6 Au début du xviiie siècle, quand Jacques-François Courtin reprend le thème du camouflet, le message que délivre son tableau est plus simple que celui des tableaux de Régnier car il insiste avant tout sur la marque d’incivilité que représente le fait de s’endormir dans un lieu public (fig. 4).
7 Dans un élégant salon, de jeunes joueurs se divertissent en faisant une partie de trictrac. À la table de jeu, un spectateur s’est malencontreusement endormi, la bouche ouverte. Il se voit rappeler à l’ordre par l’un de ses compagnons qui lui souffle au visage un énorme camouflet brulant, tandis qu’à l’autre bout de la table, une spectatrice montre d’un doigt accusateur le dormeur, se réjouissant à l’avance du désagréable réveil qu’il va subir. Le camouflet, qui fustige l’endormi, œuvre sans doute plus efficacement à l’éducation des jeunes gens que les principes édictés par Antoine de Courtin dans son Nouveau Traité de la civilité qui se pratique en France parmi les honnêtes gens de 1671, en dépit de ses innombrables rééditions. Audelà du rire qu’il peut provoquer, le camouflet est une bonne leçon donnée au dormeur qui sortira, si ce n’est honteux, du moins vexé de cette expérience. Il confirme alors que les convenances s’apprennent plus facilement par l’exemple donné que par la lecture et que la punition infligée reste en mémoire plus facilement que d’ennuyeuses recommandations.

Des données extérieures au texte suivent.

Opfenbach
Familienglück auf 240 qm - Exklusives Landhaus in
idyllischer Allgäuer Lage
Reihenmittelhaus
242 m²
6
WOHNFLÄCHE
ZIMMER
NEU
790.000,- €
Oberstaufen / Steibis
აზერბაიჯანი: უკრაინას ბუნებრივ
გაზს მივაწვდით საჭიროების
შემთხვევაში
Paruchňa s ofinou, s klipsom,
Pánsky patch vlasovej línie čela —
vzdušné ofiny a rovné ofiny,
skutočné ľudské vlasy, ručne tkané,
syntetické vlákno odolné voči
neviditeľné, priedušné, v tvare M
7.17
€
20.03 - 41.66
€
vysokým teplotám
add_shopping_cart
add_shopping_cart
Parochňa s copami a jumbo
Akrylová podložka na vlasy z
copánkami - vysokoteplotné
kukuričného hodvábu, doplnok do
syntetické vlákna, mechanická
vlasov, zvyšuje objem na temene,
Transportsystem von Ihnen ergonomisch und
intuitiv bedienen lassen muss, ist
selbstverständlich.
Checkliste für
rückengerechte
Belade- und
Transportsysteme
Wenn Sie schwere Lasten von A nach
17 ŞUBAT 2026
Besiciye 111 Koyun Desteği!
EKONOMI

De ce fait, le camouflet n’est pas cantonné à la taverne ou à la salle de jeu ; il en vient à punir un philosophe endormi « les coudes sur la table, comme s’il eût été dans le meilleur lit du monde [13] » dans Les entretiens des Cafés de Paris de Louis de Mailly, ou bien encore un mari que sa femme surprend à dormir en plein jour « comme un valet [14] » dans Les femmes coquettes de Belleroche.

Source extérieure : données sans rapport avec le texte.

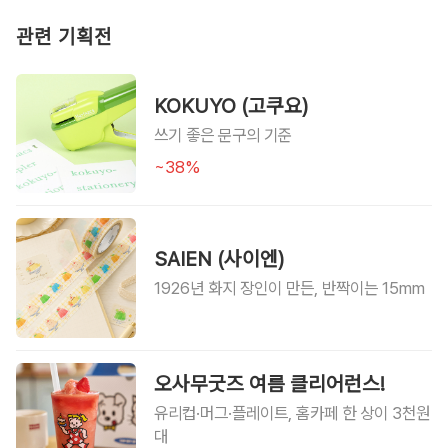
관련 기획전
KOKUYO (고쿠요)
쓰기 좋은 문구의 기준
~38%
SAIEN (사이엔)
1926년 화지 장인이 만든, 반짝이는 15mm
오사무굿즈 여름 클리어런스!
유리컵·머그·플레이트, 홈카페 한 상이 3천원
대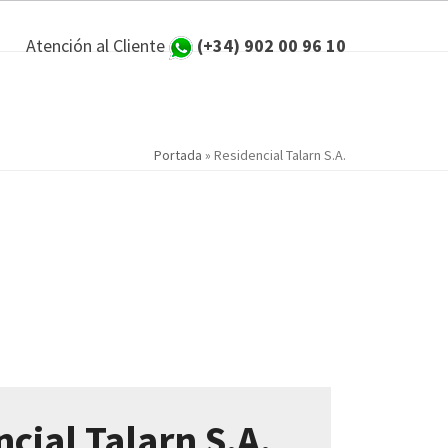
Atención al Cliente
(+34) 902 00 96 10
Portada
»
Residencial Talarn S.A.
cial Talarn S.A.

8 Donneur de leçon, le camouflet ne saurait cependant se réduire à une simple mise en garde éducative. Son caractère ludique peut aussi avoir une connotation galante [15] comme le suggère une autre œuvre gravée d’après Jacques-François Courtin par François de Poilly (fig. 5). Elle montre le bon tour qu’une jeune femme vient jouer à son amant qui s’est retiré dans ses appartements pour se reposer. Les volets sont clos et la pénombre qui règne dans la pièce oblige l’amie de la farceuse à se munir d’un rat-decave pour trouver plus facilement le dormeur. Le texte qui accompagne la gravure indique que le camouflet s’entend comme un jeu d’initiation à l’amour galant, renversant le dicton populaire – « il n’y a pas de fumée sans feu » – ce qui laisse entendre que l’amour n’a pas nécessairement une explication rationnelle :
Tendre fillette en âge d’être aimée, Est toujours preste à jouer quelque tour,
Sans en prévoir la suite accoutumée.
Comme le feu ne va pas sans la fumée,
Ces jeux badins ne vont pas sans amour.
10 L’image d’un camouflet attisant les feux de l’amour trouve sans doute sa raison d’être dans le fait que le camouflet a aussi une acception militaire, dérivée de son sens originaire de farce. Il s’agit « du feu qu’on envoie d’une place attaquée aux ennemis qui l’attaquent [16] », la définition s’appliquant en tous points – quoique de manière humoristiquement décalée – à la situation décrite dans la gravure où l’amoureuse courtisée – plutôt qu’attaquée – redouble de galanterie en venant réveiller son amant – le guerrier attaquant endormi – de manière impromptue.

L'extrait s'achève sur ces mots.